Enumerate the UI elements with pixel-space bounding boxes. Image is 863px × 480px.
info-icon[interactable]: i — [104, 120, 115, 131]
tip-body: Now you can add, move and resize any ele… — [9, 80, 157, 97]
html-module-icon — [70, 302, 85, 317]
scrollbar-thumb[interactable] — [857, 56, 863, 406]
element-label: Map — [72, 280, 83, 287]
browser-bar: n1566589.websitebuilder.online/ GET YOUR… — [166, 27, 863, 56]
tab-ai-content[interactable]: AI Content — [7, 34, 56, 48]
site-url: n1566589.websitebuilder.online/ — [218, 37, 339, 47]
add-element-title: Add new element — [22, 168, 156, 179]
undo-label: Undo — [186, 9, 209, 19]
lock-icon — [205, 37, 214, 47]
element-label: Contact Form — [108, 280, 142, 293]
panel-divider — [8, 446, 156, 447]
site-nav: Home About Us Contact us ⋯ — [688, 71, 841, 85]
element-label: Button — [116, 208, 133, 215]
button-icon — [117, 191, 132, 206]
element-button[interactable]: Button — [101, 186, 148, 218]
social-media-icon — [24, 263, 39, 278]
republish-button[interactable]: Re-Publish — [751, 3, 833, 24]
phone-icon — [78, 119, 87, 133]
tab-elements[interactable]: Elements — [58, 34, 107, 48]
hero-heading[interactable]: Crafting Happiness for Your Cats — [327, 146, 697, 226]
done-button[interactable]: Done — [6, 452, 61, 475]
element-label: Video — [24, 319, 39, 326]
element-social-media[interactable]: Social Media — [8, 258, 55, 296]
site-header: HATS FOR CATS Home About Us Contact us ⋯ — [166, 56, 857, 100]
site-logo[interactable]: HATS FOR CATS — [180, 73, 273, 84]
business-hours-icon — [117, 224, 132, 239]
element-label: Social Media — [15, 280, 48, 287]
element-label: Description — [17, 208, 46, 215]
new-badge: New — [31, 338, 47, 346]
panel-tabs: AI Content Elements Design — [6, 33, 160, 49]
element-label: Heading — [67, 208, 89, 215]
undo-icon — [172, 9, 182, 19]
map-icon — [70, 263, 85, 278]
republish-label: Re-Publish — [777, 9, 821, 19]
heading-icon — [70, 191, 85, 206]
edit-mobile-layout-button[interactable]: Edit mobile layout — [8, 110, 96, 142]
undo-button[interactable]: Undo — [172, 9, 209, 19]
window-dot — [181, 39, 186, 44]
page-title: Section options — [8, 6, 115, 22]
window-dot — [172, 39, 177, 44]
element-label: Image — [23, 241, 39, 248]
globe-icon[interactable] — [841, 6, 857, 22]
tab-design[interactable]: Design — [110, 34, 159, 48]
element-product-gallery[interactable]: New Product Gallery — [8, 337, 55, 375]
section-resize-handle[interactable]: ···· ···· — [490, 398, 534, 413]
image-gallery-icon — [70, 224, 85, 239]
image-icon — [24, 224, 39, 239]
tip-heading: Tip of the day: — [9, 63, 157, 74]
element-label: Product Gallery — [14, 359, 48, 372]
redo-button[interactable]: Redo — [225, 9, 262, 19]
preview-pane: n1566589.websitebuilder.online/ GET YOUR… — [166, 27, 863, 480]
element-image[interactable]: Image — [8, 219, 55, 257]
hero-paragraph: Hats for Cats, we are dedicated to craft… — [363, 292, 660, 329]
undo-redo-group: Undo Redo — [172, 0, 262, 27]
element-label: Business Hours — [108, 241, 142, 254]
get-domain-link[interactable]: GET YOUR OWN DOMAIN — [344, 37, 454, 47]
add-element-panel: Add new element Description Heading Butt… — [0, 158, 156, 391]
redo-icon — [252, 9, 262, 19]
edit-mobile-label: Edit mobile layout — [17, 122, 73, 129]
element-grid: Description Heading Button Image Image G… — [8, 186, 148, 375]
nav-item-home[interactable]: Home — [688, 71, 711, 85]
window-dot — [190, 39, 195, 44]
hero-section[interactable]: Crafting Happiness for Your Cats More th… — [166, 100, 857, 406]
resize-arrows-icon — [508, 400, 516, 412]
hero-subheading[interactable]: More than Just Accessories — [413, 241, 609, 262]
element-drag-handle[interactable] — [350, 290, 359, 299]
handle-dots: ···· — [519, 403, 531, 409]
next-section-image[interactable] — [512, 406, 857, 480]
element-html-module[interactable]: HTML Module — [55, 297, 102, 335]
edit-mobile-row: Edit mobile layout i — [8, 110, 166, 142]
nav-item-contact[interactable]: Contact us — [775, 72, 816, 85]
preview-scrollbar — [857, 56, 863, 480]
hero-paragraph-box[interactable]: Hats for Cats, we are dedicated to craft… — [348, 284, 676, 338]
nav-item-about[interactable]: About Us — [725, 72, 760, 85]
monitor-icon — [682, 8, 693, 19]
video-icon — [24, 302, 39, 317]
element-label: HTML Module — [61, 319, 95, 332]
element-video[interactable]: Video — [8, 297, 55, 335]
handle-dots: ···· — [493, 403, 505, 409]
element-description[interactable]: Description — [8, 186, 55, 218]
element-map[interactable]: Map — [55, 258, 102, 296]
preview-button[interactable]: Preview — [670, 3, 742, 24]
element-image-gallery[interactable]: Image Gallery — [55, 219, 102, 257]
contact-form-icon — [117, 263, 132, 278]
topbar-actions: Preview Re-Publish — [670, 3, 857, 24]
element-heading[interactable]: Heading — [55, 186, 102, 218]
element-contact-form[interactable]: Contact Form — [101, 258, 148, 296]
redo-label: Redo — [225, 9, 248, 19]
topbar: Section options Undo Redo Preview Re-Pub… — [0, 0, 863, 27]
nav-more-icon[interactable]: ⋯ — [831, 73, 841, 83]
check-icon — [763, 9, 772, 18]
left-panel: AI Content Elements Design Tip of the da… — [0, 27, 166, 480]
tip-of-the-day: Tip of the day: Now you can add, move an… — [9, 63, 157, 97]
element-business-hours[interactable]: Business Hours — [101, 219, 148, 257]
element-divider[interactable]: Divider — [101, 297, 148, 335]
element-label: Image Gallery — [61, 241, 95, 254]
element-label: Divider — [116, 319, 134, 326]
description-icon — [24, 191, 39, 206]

........

> **TASK GOAL**
Which lines of the material contain the string "resize"? List each of them.

> **OUTPUT BELOW**
tip-body: Now you can add, move and resize any ele… — [9, 80, 157, 97]
section-resize-handle[interactable]: ···· ···· — [490, 398, 534, 413]
resize-arrows-icon — [508, 400, 516, 412]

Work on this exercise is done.